A RESEARCH project led by a Bournemouth University Fellow is encouraging people with dementia to take up Tai Chi.

Led by Career Development Fellow Dr Samuel Nyma, the project aims to test whether it is of benefit to people with dementia, and of benefit for their carers.

Now he is looking for volunteers and their carers to sign up to help with the research project and reap the benefits of the martial art.

"For those taking part in the trial, they will be helping with an exciting research area; this is the first trial of Tai Chi with people with dementia in the UK. It is also the first trial in the world to include assessments to see how Tai Chi might help with people with dementia’s balance and help prevent them from falling."

Dr Nyman added: "Tai Chi is something a few years ago people may not have heard anything about. It is particularly suited for people with dementia given it is highly accessible – anyone can do it. Because it is very slow, gentle, and repetitive, people of all shapes and sizes and different abilities can do it. Even just by doing the very easy warm-up moves you can benefit from it.

"From a pilot study we did in 2016, participants were telling us they felt stronger and more confident to go out of the house on their own or to do gardening, feeling better from having done exercise, and a sense of achievement of having learnt something new."

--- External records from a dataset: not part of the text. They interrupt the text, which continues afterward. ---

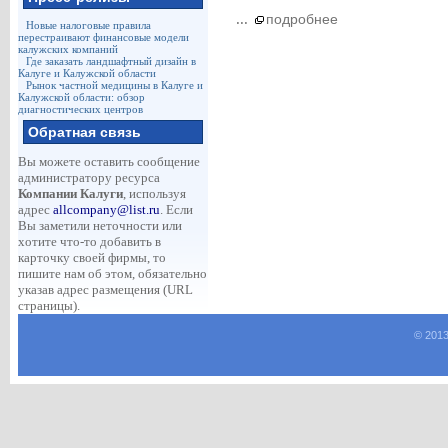
...
подробнее
Новые налоговые правила
перестраивают финансовые модели
калужских компаний
Где заказать ландшафтный дизайн в
Калуге и Калужской области
Рынок частной медицины в Калуге и
Калужской области: обзор
диагностических центров
Обратная связь
Вы можете оставить сообщение
администратору ресурса
Компании Калуги
, используя
адрес
allcompany@list.ru
. Если
Вы заметили неточности или
хотите что-то добавить в
карточку своей фирмы, то
пишите нам об этом, обязательно
указав адрес размещения (URL
страницы).
© 2013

Participants will be asked to undertake a 20 week exercise programme under the watch of Bournemouth University’s research team, while others, part of a control group, will be asked to continue with their normal NHS treatment. Participants will then be compared to see if Tai Chi can have positive effects for people with dementia.

Classes will be held across the south, from Dorset and Southampton to Eastleigh and Portsmouth. Some classes have already started in Ferndown and Fareham.